Sass quipped, “Don’t leave me in suspense!”
“Going inside to check, sar.” She signed off. Sass saw her in the distance, trudging through shin-high snow, helmet down to reduce drag as she stalked into the driving wind. The captain stood mesmerized a moment, watching the shifting streamers of falling white in an afternoon turned dim. In a spacesuit meant for the absolute cold of space, she was perfectly toasty. But as she’d seen at the lake, the hunters wearing the new wet-suits were freezing.
The snow did tend to clump on her helmet, though, and left wet runnels when she brushed it off.
A snowball hit her in the arm, breaking her reverie. Her command team had relinquished their tray-sleds now. Eli jogged toward Thrive, probably alerted by Tikka Gena.

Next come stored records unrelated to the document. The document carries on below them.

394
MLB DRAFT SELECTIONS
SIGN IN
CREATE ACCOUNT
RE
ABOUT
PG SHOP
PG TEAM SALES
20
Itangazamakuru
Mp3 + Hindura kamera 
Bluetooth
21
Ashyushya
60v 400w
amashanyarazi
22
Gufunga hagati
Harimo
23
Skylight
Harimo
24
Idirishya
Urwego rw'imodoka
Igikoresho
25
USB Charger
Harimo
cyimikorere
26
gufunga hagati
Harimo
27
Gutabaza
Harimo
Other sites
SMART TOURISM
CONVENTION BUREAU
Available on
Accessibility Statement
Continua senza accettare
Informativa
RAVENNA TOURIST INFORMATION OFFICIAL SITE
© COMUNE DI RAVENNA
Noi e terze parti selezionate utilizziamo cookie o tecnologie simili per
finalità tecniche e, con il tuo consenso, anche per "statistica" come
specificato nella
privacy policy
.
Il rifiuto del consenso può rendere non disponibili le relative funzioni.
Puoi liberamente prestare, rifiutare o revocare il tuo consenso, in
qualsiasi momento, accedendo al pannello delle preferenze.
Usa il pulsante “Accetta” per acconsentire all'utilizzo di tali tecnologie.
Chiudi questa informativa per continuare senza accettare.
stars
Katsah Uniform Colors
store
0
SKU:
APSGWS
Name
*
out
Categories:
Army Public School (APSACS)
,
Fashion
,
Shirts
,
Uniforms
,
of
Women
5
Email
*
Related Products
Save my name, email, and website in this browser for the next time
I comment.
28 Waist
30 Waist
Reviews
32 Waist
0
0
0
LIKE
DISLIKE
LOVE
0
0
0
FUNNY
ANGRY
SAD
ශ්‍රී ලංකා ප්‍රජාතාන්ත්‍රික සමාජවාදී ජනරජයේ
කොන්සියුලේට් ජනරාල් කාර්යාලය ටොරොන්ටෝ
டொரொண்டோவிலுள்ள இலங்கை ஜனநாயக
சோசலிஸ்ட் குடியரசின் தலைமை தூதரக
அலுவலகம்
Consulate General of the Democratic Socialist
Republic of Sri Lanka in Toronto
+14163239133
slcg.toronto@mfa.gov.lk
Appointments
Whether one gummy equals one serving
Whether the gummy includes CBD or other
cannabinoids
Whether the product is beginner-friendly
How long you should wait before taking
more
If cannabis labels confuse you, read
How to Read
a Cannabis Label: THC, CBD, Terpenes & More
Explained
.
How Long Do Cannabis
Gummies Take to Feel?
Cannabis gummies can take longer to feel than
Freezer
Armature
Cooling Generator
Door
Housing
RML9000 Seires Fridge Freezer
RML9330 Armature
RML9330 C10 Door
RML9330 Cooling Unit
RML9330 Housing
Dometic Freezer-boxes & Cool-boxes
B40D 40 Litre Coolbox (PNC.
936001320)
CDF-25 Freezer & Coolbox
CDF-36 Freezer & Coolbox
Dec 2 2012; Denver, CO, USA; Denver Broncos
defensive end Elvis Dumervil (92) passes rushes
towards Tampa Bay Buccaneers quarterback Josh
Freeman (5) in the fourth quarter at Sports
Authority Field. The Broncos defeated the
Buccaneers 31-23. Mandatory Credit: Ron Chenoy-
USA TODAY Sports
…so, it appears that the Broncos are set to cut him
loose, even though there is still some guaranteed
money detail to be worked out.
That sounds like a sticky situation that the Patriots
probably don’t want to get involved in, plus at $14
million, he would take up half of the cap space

Darren was the one who pelted her.
She hunkered down to make snowballs to retaliate, then realized she didn’t know how. But a gauntlet full of the stuff, pressed together, seemed good enough. Clay got her in the helmet, but she retaliated against Darren first, who pelted both of them.
Then he held up a hand of surrender, clearly talking on his comms. He took off jogging toward the housing platforms. What’s wrong there? But he’d let her know if he needed anything. She turned back to see that another group of Denali, farmers by the look of them, amassing piles of snowballs. Facing off against them were cosmos, some making ammo and the others patting together snow wall defenses. Oddly, a few hunters appeared more intent on sculpting a snow smurf.